If you have children or other people you live with, it’s a good idea to bring them to the shelter or rescue group when you’re meeting the dog. You want to see how the dog reacts to everyone (introduce one person at a time) and whether everyone is comfortable with the dog.
Keep in mind that the shelter is a stressful place, and even if the dog has been in foster care, not all dogs acclimate quickly to a new home environment, new people and new routines. It is not uncommon for a dog to settle into a new home and exhibit previously unknown behaviors. If any of the behaviors are concerning, please seek assistance from a trainer.

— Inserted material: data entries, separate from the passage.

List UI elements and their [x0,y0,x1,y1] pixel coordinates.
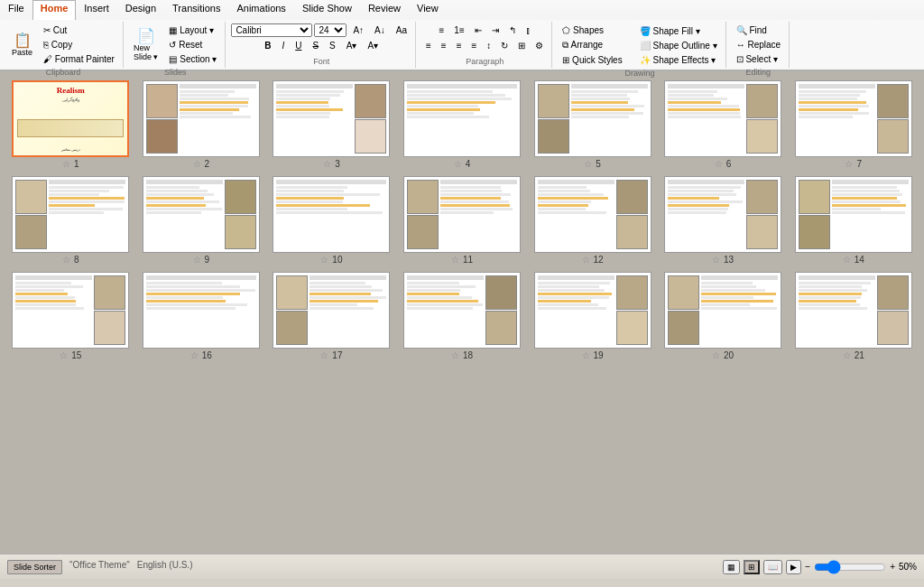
slide-star-4[interactable]: ☆ [454,159,462,169]
slide-thumbnail-3[interactable] [273,80,390,157]
increase-font-button[interactable]: A↑ [348,23,368,37]
reading-view-button[interactable]: 📖 [763,560,782,574]
tab-file[interactable]: File [0,0,32,20]
paste-button[interactable]: 📋 Paste [7,31,37,60]
italic-button[interactable]: I [277,39,289,52]
reset-button[interactable]: ↺ Reset [164,38,221,51]
copy-button[interactable]: ⎘ Copy [39,38,119,51]
slide-thumb[interactable]: ☆ 5 [531,80,654,169]
columns-button[interactable]: ⫿ [522,23,535,37]
bullets-button[interactable]: ≡ [435,23,449,37]
slide-thumb[interactable]: ☆ 3 [270,80,393,169]
font-size-up-button[interactable]: A▾ [363,39,383,52]
line-spacing-button[interactable]: ↕ [482,39,495,52]
shape-effects-button[interactable]: ✨ Shape Effects ▾ [635,53,722,67]
slide-star-3[interactable]: ☆ [323,159,331,169]
tab-view[interactable]: View [409,0,447,20]
slide-thumbnail-1[interactable]: Realism واقع‌گرایی درسی معاصر [12,80,129,157]
shadow-button[interactable]: S [325,39,340,52]
font-size-select[interactable]: 24 [314,23,346,37]
slide-star-2[interactable]: ☆ [193,159,201,169]
increase-indent-button[interactable]: ⇥ [487,23,504,37]
slide-thumbnail-16[interactable] [143,272,260,349]
slide-star-17[interactable]: ☆ [320,350,328,360]
slide-thumb[interactable]: ☆ 17 [270,272,393,360]
slide-thumbnail-11[interactable] [403,176,521,253]
bold-button[interactable]: B [260,39,275,52]
slide-thumb[interactable]: ☆ 4 [401,80,524,169]
clear-format-button[interactable]: Aa [392,23,411,37]
decrease-indent-button[interactable]: ⇤ [470,23,486,37]
slide-star-6[interactable]: ☆ [715,159,723,169]
font-color-button[interactable]: A▾ [342,39,362,52]
slide-star-5[interactable]: ☆ [584,159,592,169]
slide-thumbnail-13[interactable] [664,176,781,253]
slide-thumb[interactable]: ☆ 11 [401,176,524,265]
text-direction-button[interactable]: ↻ [496,39,513,52]
replace-button[interactable]: ↔ Replace [732,38,785,51]
align-right-button[interactable]: ≡ [452,39,467,52]
slide-star-19[interactable]: ☆ [582,350,590,360]
slide-sorter-button[interactable]: ⊞ [744,560,760,574]
new-slide-button[interactable]: 📄 NewSlide ▾ [129,26,163,64]
slide-thumbnail-12[interactable] [534,176,651,253]
shape-fill-button[interactable]: 🪣 Shape Fill ▾ [635,24,722,38]
slide-star-12[interactable]: ☆ [582,255,590,265]
slide-thumbnail-7[interactable] [795,80,912,157]
tab-transitions[interactable]: Transitions [164,0,228,20]
slide-thumb[interactable]: ☆ 19 [531,272,654,360]
slide-star-21[interactable]: ☆ [843,350,851,360]
slide-star-18[interactable]: ☆ [451,350,459,360]
slide-thumbnail-14[interactable] [795,176,912,253]
slide-star-13[interactable]: ☆ [712,255,720,265]
smartart-button[interactable]: ⚙ [531,39,548,52]
tab-design[interactable]: Design [117,0,164,20]
slideshow-button[interactable]: ▶ [786,560,801,574]
slide-thumb[interactable]: Realism واقع‌گرایی درسی معاصر ☆ 1 [9,80,133,169]
slide-star-7[interactable]: ☆ [845,159,853,169]
align-left-button[interactable]: ≡ [421,39,436,52]
slide-thumbnail-4[interactable] [403,80,521,157]
slide-thumbnail-5[interactable] [534,80,651,157]
slide-thumbnail-15[interactable] [12,272,129,349]
quick-styles-button[interactable]: ⊞ Quick Styles [558,53,626,67]
decrease-font-button[interactable]: A↓ [370,23,390,37]
slide-thumbnail-21[interactable] [795,272,912,349]
justify-button[interactable]: ≡ [467,39,481,52]
slide-thumb[interactable]: ☆ 12 [531,176,654,265]
slide-thumbnail-6[interactable] [664,80,781,157]
slide-star-9[interactable]: ☆ [193,255,201,265]
slide-thumbnail-10[interactable] [273,176,390,253]
normal-view-button[interactable]: ▦ [723,560,740,574]
slide-thumb[interactable]: ☆ 10 [270,176,393,265]
slide-star-20[interactable]: ☆ [712,350,720,360]
slide-thumb[interactable]: ☆ 20 [661,272,785,360]
slide-star-15[interactable]: ☆ [60,350,68,360]
tab-insert[interactable]: Insert [76,0,117,20]
slide-thumb[interactable]: ☆ 14 [791,176,915,265]
layout-button[interactable]: ▦ Layout ▾ [164,23,221,37]
arrange-button[interactable]: ⧉ Arrange [558,38,626,52]
slide-thumb[interactable]: ☆ 8 [9,176,133,265]
slide-thumbnail-9[interactable] [143,176,260,253]
tab-slideshow[interactable]: Slide Show [294,0,360,20]
slide-thumb[interactable]: ☆ 7 [791,80,915,169]
zoom-minus-icon[interactable]: − [805,562,810,572]
slide-thumb[interactable]: ☆ 15 [9,272,133,360]
slide-thumbnail-8[interactable] [12,176,129,253]
zoom-plus-icon[interactable]: + [890,562,895,572]
slide-thumb[interactable]: ☆ 18 [401,272,524,360]
shapes-button[interactable]: ⬠ Shapes [558,23,626,37]
slide-thumbnail-17[interactable] [273,272,390,349]
shape-outline-button[interactable]: ⬜ Shape Outline ▾ [635,39,722,52]
slide-thumbnail-19[interactable] [534,272,651,349]
slide-thumb[interactable]: ☆ 13 [661,176,785,265]
slide-star-16[interactable]: ☆ [190,350,199,360]
zoom-slider[interactable] [814,560,886,574]
slide-star-10[interactable]: ☆ [320,255,328,265]
slide-thumb[interactable]: ☆ 6 [661,80,785,169]
underline-button[interactable]: U [291,39,306,52]
slide-thumb[interactable]: ☆ 16 [140,272,263,360]
slide-thumbnail-20[interactable] [664,272,781,349]
slide-star-11[interactable]: ☆ [451,255,459,265]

In fact, socialization is a lifelong process. All dogs should be socialized throughout their lifetimes to become and stay relaxed and comfortable in different situations. Even if you are not a very social person, you should help your dog to trust some other people, since the more social the dog is, the safer the dog will be in our human world. Most bites happen when a dog is fearful.
Having a great relationship with your dog is based on building a foundation of trust. If you read through the rest of the resources in this library, you can help to set a dog up for great success as a member of your family for life. Remember, you will be responsible for this dog's behavior wherever he goes and with whoever he meets. Keep him happy, healthy and safe.